A system releases 10 kJ of heat and performs 15 kJ of work on the surrounding. Hence the change in internal energy is :

• A. + 5 kJ
• B. -- 5 kJ
• C. + 25 kJ
• D. -- 25 kJ

Hint:

Always look for keywords like "released" or "by the system" to assign a negative sign, and "absorbed" or "on the system" for a positive sign in chemistry thermodynamics.

Answer 1

The Correct Option is D

Step 1: Understanding the Concept:
According to the first law of thermodynamics, energy can neither be created nor destroyed, only transformed.

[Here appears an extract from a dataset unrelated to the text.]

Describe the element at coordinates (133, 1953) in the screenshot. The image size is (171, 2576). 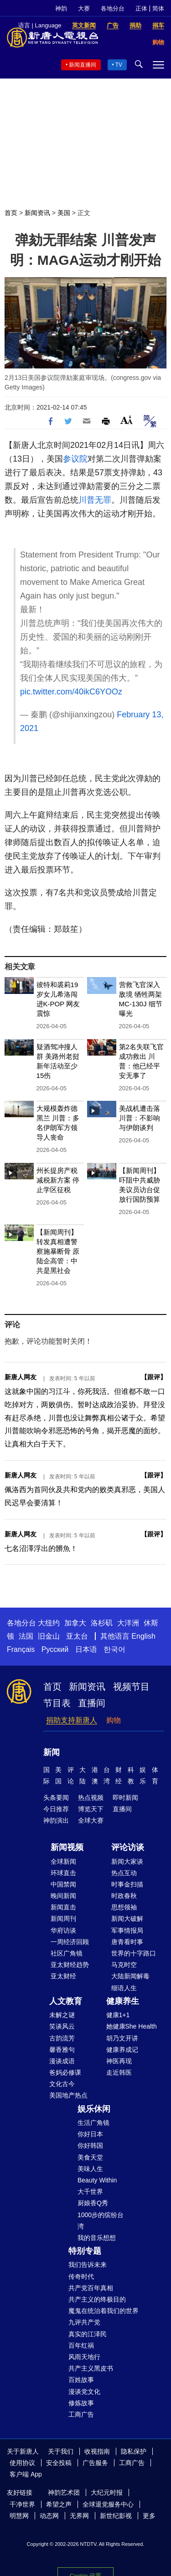 I see `世界的十字路口` at that location.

The change in internal energy (\(\Delta U\)) of a system is the sum of heat exchanged (\(q\)) and work done (\(w\)).
Step 2: Key Formula or Approach:
\[ \Delta U = q + w \]
Sign convention (IUPAC):
Heat released by system: \(q\) is negative.
Work done by system on surroundings: \(w\) is negative.
Step 3: Detailed Explanation:
Given:
Heat released, \(q = -10 \text{ kJ}\)
Work done by system, \(w = -15 \text{ kJ}\)
Substituting the values in the formula:
\[ \Delta U = (-10 \text{ kJ}) + (-15 \text{ kJ}) \]
\[ \Delta U = -25 \text{ kJ} \]
Step 4: Final Answer:
The change in internal energy is \(- 25 \text{ kJ}\).